As we hiked down the lowest parts of K&L, we saw a flock of about 5 bighorn sheep high on the wall of the canyon. The short piece of White Canyon between K&L and Hideout showed clear signs of the late summer 2003 flood, which stripped the vegetation to 15 feet above the canyon bottom. By the time we reached camp, it was well after 7 PM. We ate well every evening, thanks to Marie's clever casseroles, like pesto and chicken. The nights were cool, but a campfire kept us warm.

View of camp from above, showing our well-sheltered, north-facing alcove.
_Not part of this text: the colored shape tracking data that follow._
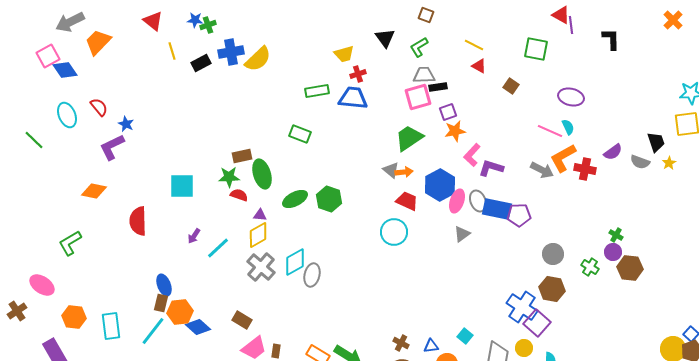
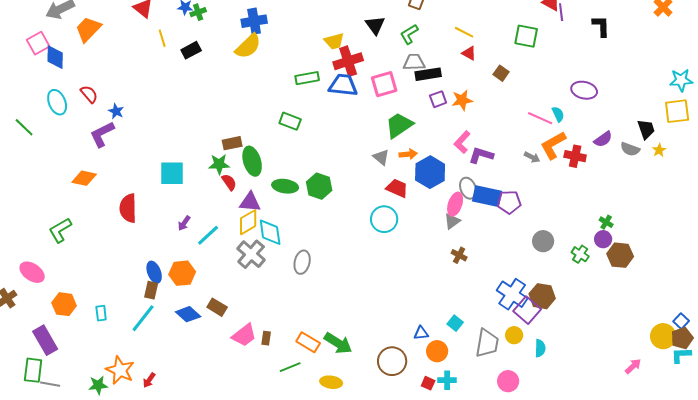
blue cross: (231, 52) -> (254, 21), moved
blue diamond: (65, 70) -> (55, 57), turned 35
red cross: (358, 74) -> (348, 61), size x1.8
black rectangle: (438, 87) -> (428, 74), size x1.4
pink square: (418, 97) -> (384, 84), moved
purple ellipse: (571, 97) -> (584, 90), moved
orange star: (455, 131) -> (462, 100), moved
gray arrow: (542, 170) -> (532, 157), size x0.7
orange arrow: (404, 172) -> (408, 154), moved
red semicircle: (239, 195) -> (229, 182), turned 36
green ellipse: (295, 199) -> (285, 186), turned 35
pink ellipse: (457, 201) -> (455, 204), moved
purple triangle: (260, 215) -> (250, 202), size x1.6
cyan diamond: (295, 262) -> (270, 232), moved, turned -68
brown hexagon: (552, 289) -> (542, 296), moved
orange hexagon: (180, 312) -> (182, 273), moved
brown rectangle: (242, 320) -> (217, 307), moved
cyan rectangle: (111, 326) -> (101, 313), size x0.6
brown cross: (401, 343) -> (459, 255), moved

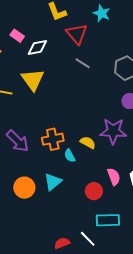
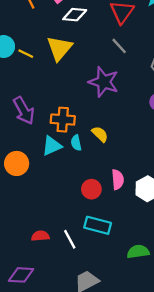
purple star: (113, 131) -> (104, 82), moved
cyan triangle: (53, 182) -> (52, 146), moved

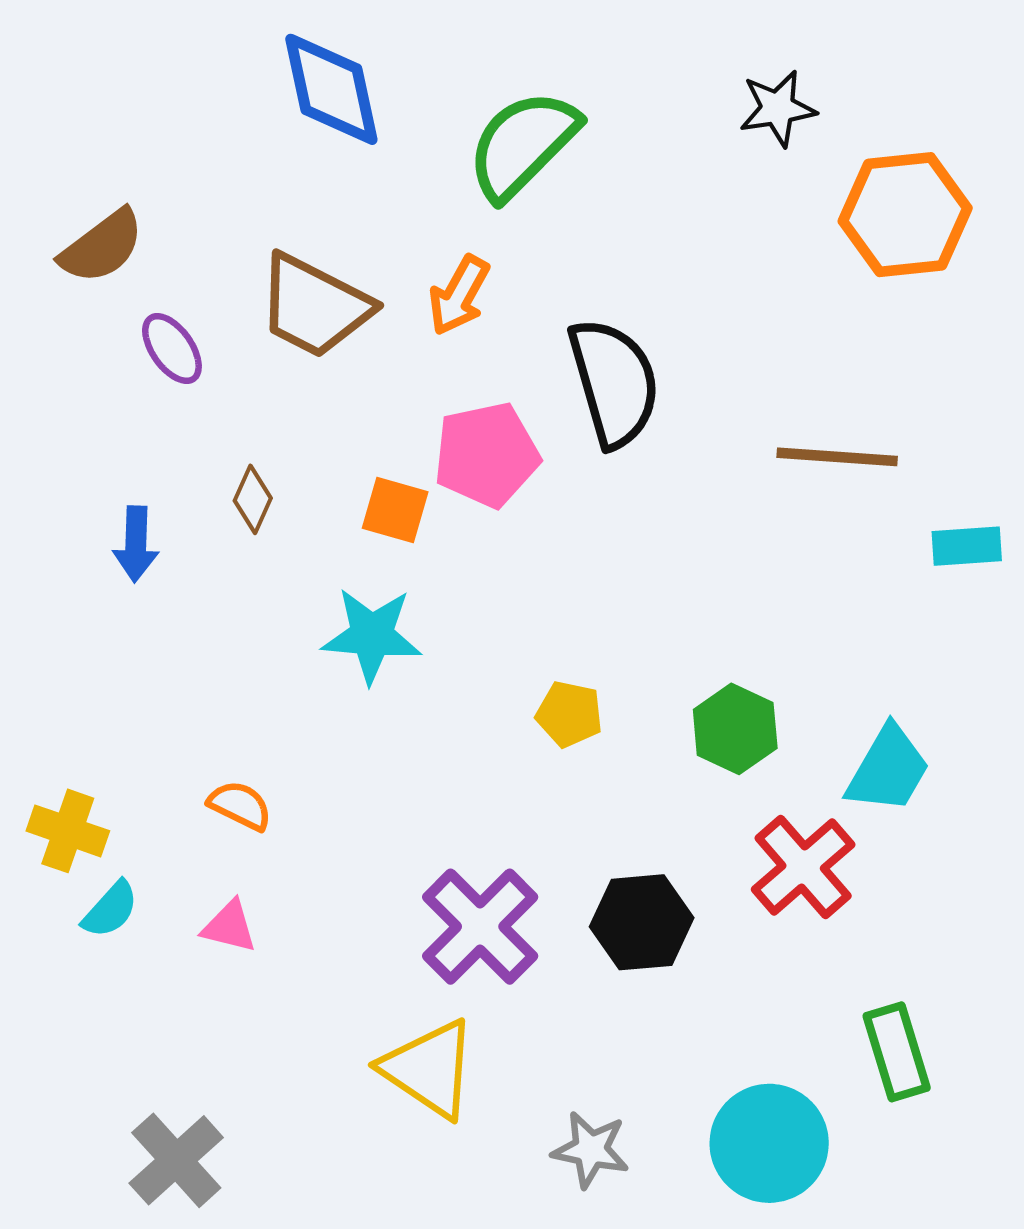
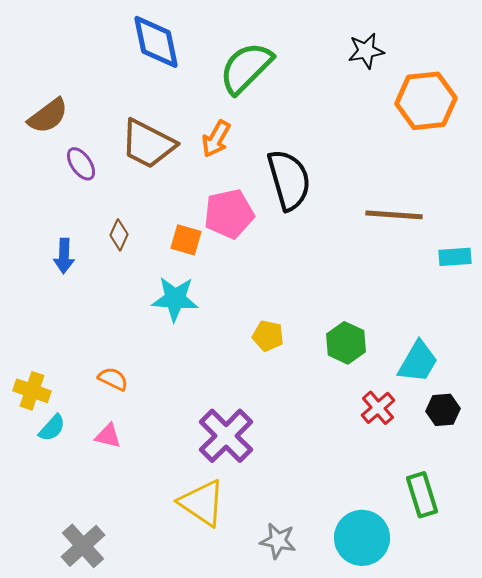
red cross: (803, 867) -> (378, 408), size x0.7
black hexagon: (642, 922) -> (443, 410), moved, size x0.7

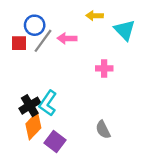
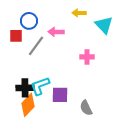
gray line: (43, 41) -> (36, 46), moved
cyan L-shape: (48, 103) -> (40, 86), turned 35
black cross: (30, 106) -> (25, 88), turned 30
purple square: (55, 142) -> (60, 95), moved, turned -36

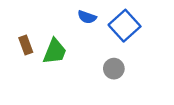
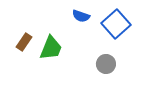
brown rectangle: (26, 45) -> (24, 42), turned 54

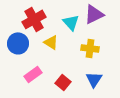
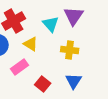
purple triangle: (94, 14) -> (74, 16), turned -30
pink rectangle: (33, 74) -> (20, 67), moved

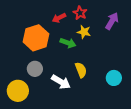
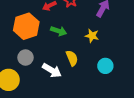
yellow star: (84, 32) -> (92, 36), moved

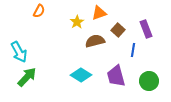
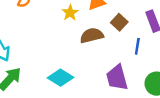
cyan diamond: (81, 75) -> (60, 78), moved

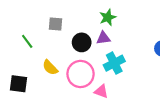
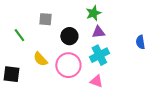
purple triangle: (103, 38) -> (98, 32), moved
pink triangle: (101, 91) -> (96, 81), moved

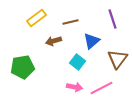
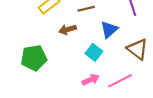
brown triangle: (118, 59) -> (137, 49), turned -30
pink arrow: (75, 87) -> (91, 80), turned -35

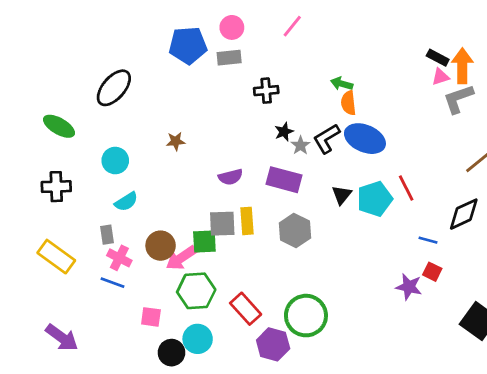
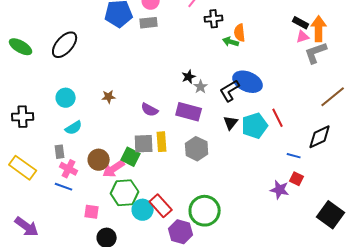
black cross: (266, 91) -> (214, 19), moved
orange semicircle: (348, 103) -> (240, 33), moved
green ellipse: (59, 126) -> (21, 47), moved
black L-shape: (327, 139) -> (230, 91), moved
brown star: (176, 141) -> (109, 97), moved
purple semicircle: (230, 177) -> (150, 110), turned 42
green square: (204, 241) -> (131, 157), turned 30
cyan circle: (198, 339) -> (143, 210), moved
Sunday, April 4: After our tiring adventure of the previous day, we were in the market for an easier day. We hiked down canyon about 1/4 mile, and explored for ways to the top. There was a straightforward climb through the tough lowest layer, but the immediate routes to the top did not go. After the three of us ate lunch on a ledge, enjoying the view of the canyon, Martin and I headed up canyon to see whether a thin-looking corner went. Surprisingly, it did. Martin went up the easy route, not noticing the exposure until he passed it. I went up the harder but less exposed layback on the right side of the crux. We climbed to another layer, up a big boulder that required a little hop to the ledge, and after another hundred yards up canyon found ourselves just opposite camp, below our mushroom landmark. Our photograph of camp was taken from this point, on a ledge two levels below the top. We found a set of footprints heading up canyon, which disappeared up a steep (5.7-ish) upwards climb. We were surprise to find that the ledge went for well over a mile, to the west-side side canyon near the top of the attached map. There were routes that looked promising to the top, but nothing reasonable went to canyon bottom. We passed yesterday's blocking waterfall, then two more. Passage through the central regions of Hideout Canyon would seem to require a technical rappel through this unclimbable section. Marie enjoyed a quiet afternoon in camp.
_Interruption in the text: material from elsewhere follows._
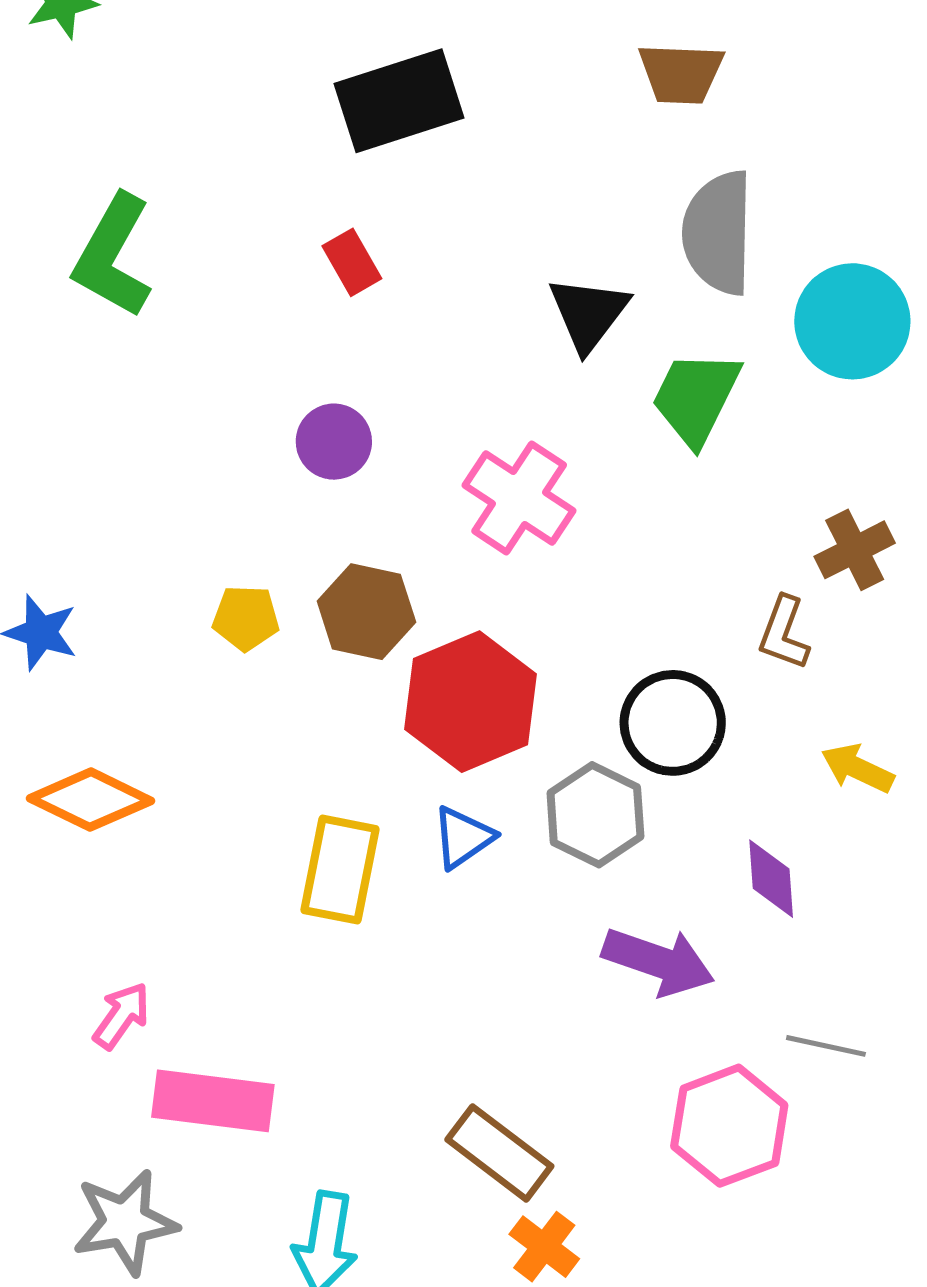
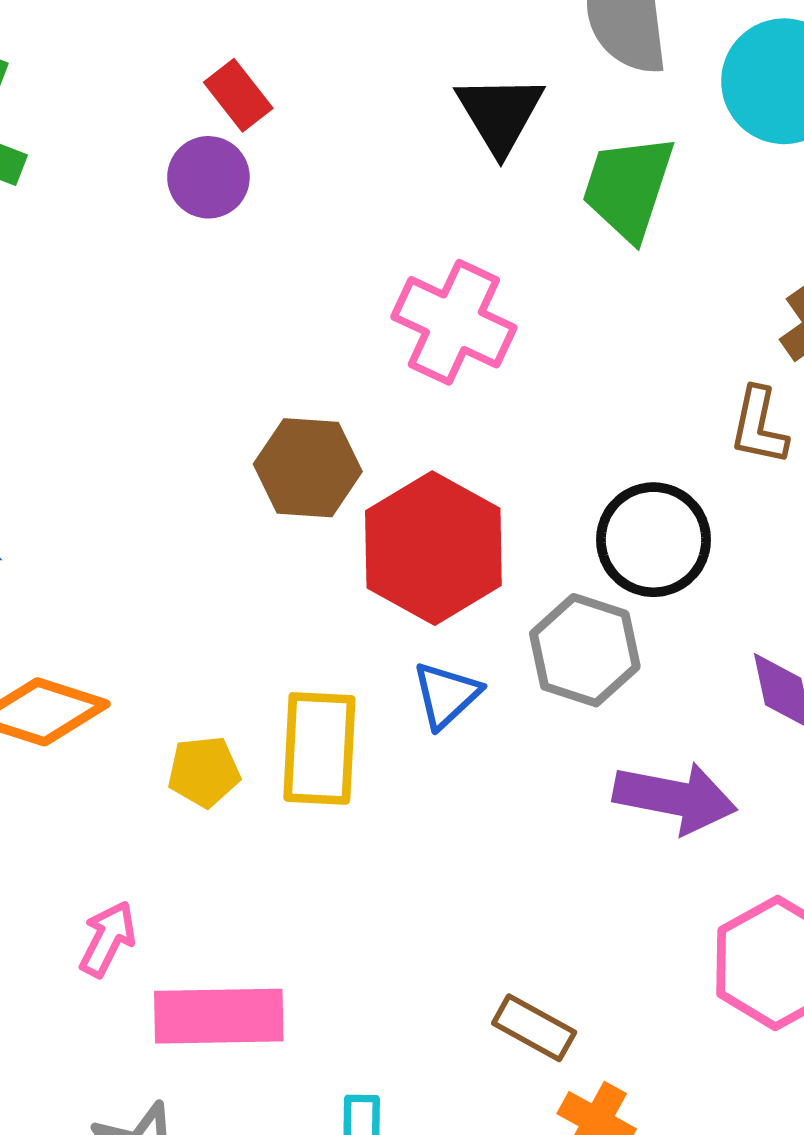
purple circle: (334, 442) -> (208, 177), moved
yellow pentagon: (246, 618) -> (204, 772), moved
brown rectangle: (499, 1153) -> (534, 1028), size x0.7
Monday, April 5: We awoke to the sound of rain and waterfalls coming off the canyon walls. There must have been at least two dozen waterfalls, large and small, along our route to White Canyon. The largest was at the bottom the west-side drainage, clearly visible on the map, shown in the photograph below. When Martin reached the bottom of White Canyon, he crossed with dry feet. Marie and I were hiking about 100 yards behind him, and had to wade through 6 inches of water. White Canyon had just started to run  -  Martin was ahead of the nose of the stream, while we crossed behind it. The nose moved slower than walking speed, so we passed it as we hiked down canyon, and hiked most of the way to our exit in the dry canyon bottom. As we climbed out, however, we watched the stream filling beneath us. There were a couple of tough spots, but brave Martin climbed them pack and all, and lowered us a rope. By the time we were opposite Hideout, it was running strong, filling the lower section that we had hiked on the way to White Canyon. Instead of returning the way we entered White Canyon, we found a diagonal route from one ledge to the next, slowly working our way up towards the point opposite Hideout. This avoided the steep chute at the top, but was as thrashy a hike as I ever have done, in the thick vegetation on this north-facing slope.  The top of the canyon was wet and cold, with some real mud. Getting into the car was a bit acrobatic as we struggled not to drag in too much of the gooey clay. When we turned on the car, its thermometer explained why I was close to shivering. The temperature on this fine April day was 38 F, and snow showed on the upper slopes of the buttes to the north of Hideout. The trip from camp to car had taken about 3 1/2 hours. With a stop for lunch in Bluff and a dinner stop at the Abiquiu Inn, we arrived in Los Alamos at about 8 PM.

A morning's rain led to a beautiful set of waterfalls
as this west-side drainage entered Hideout Canyon.